======== TASK INPUT ========

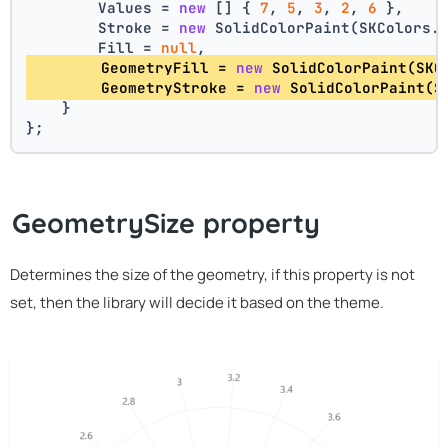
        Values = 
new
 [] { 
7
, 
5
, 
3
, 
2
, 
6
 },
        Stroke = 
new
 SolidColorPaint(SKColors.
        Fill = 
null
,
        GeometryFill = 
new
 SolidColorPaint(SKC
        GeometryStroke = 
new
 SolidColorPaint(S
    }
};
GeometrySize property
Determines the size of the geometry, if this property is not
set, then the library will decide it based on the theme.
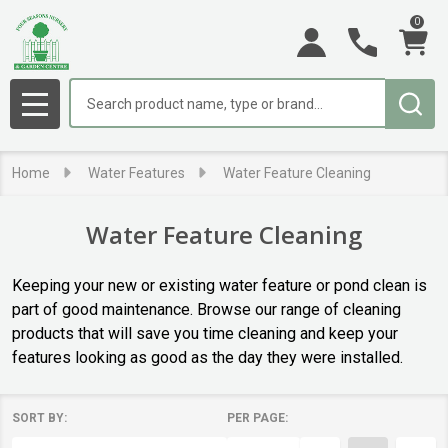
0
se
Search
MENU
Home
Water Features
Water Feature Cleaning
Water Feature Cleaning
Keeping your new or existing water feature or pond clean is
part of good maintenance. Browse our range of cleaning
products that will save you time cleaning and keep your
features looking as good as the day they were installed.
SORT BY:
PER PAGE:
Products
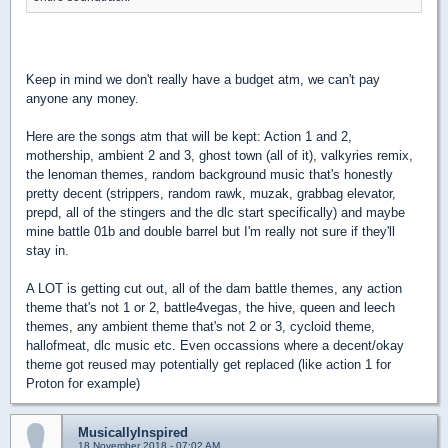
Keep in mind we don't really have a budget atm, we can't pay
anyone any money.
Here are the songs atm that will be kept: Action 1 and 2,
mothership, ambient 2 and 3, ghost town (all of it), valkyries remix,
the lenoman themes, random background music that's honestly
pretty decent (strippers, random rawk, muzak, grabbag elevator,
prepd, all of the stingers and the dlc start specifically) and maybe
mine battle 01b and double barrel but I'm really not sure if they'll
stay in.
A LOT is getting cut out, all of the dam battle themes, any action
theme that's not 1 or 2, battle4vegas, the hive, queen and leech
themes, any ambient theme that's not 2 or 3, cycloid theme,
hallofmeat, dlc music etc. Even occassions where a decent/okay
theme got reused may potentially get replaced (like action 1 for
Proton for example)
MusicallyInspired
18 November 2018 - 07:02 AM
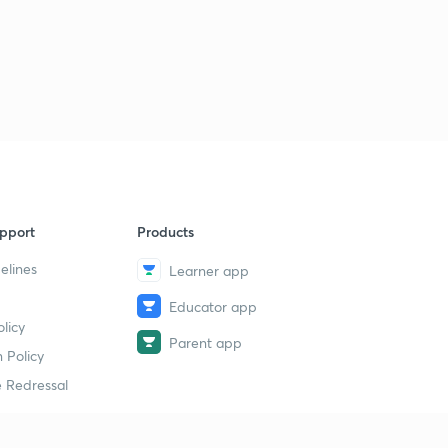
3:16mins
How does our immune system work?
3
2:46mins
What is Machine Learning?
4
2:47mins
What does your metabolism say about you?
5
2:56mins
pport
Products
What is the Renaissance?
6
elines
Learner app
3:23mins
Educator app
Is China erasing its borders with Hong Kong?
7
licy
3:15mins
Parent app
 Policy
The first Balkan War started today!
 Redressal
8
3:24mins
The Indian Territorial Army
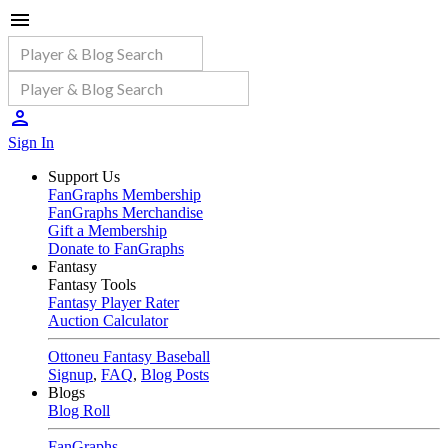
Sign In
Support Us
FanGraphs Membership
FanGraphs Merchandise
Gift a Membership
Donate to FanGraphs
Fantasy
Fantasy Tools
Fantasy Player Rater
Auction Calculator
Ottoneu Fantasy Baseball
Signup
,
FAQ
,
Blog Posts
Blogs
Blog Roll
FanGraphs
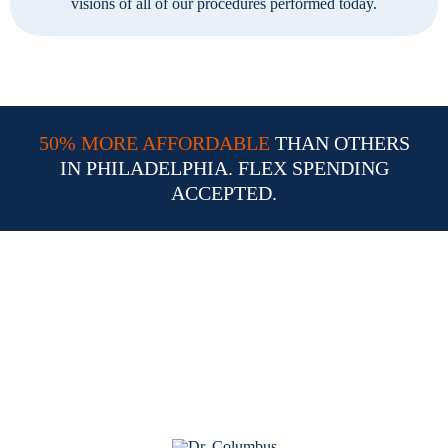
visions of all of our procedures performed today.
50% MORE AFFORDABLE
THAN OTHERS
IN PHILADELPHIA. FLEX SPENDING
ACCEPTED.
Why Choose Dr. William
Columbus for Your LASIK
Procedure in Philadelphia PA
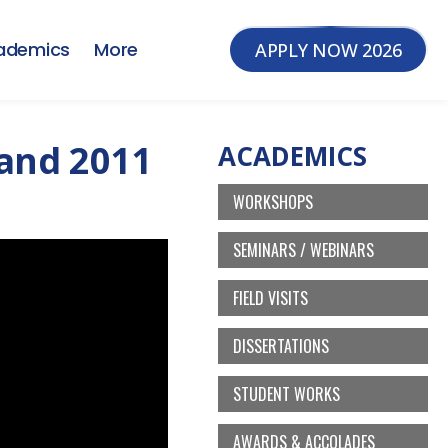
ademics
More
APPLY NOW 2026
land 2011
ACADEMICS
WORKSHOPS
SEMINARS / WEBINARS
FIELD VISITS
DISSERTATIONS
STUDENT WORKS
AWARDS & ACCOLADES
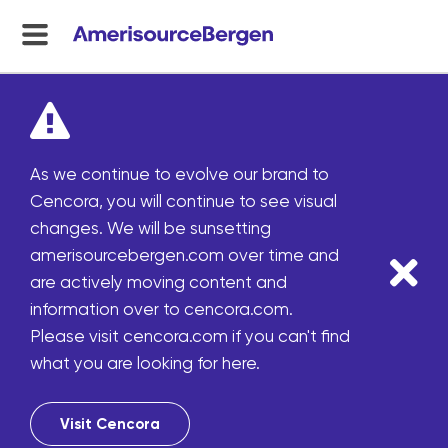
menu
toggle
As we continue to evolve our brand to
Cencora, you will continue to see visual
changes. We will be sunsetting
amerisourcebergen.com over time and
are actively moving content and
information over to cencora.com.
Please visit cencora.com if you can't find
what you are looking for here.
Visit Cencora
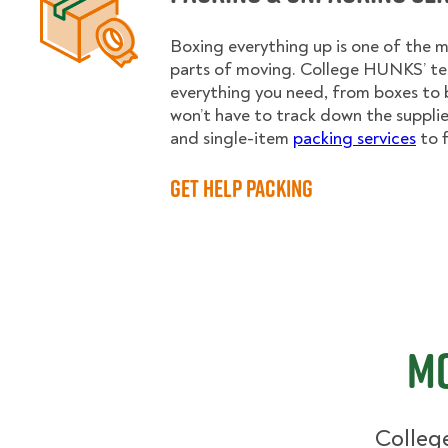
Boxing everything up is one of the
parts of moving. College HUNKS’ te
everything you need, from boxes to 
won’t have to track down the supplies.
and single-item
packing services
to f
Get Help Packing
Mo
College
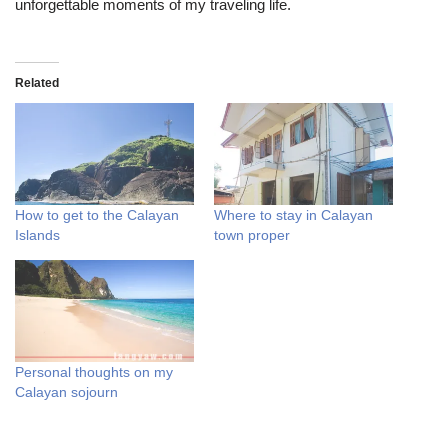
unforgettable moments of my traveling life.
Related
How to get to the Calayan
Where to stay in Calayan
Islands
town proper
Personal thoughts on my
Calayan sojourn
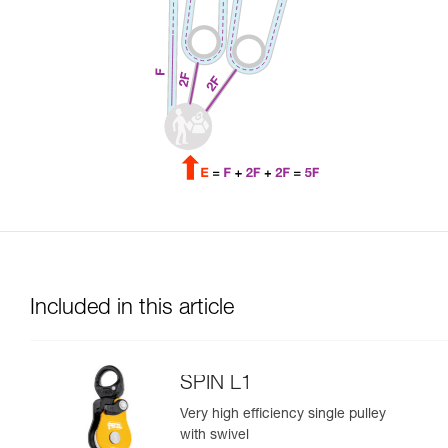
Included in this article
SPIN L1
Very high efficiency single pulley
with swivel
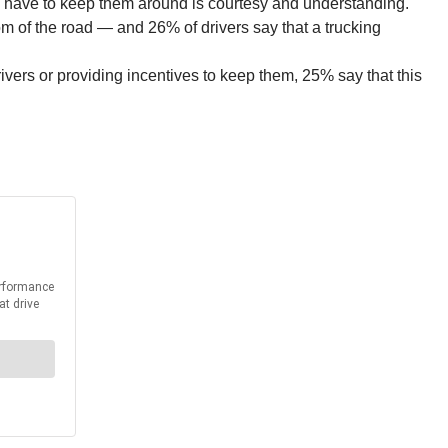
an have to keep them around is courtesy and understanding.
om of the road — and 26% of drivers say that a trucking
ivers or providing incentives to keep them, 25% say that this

========

WORK INSTRUCTIONS:
Where a line of the data above includes the string "Calayan", pull it out.

OUTPUT BELOW:
How to get to the Calayan
Where to stay in Calayan
Calayan sojourn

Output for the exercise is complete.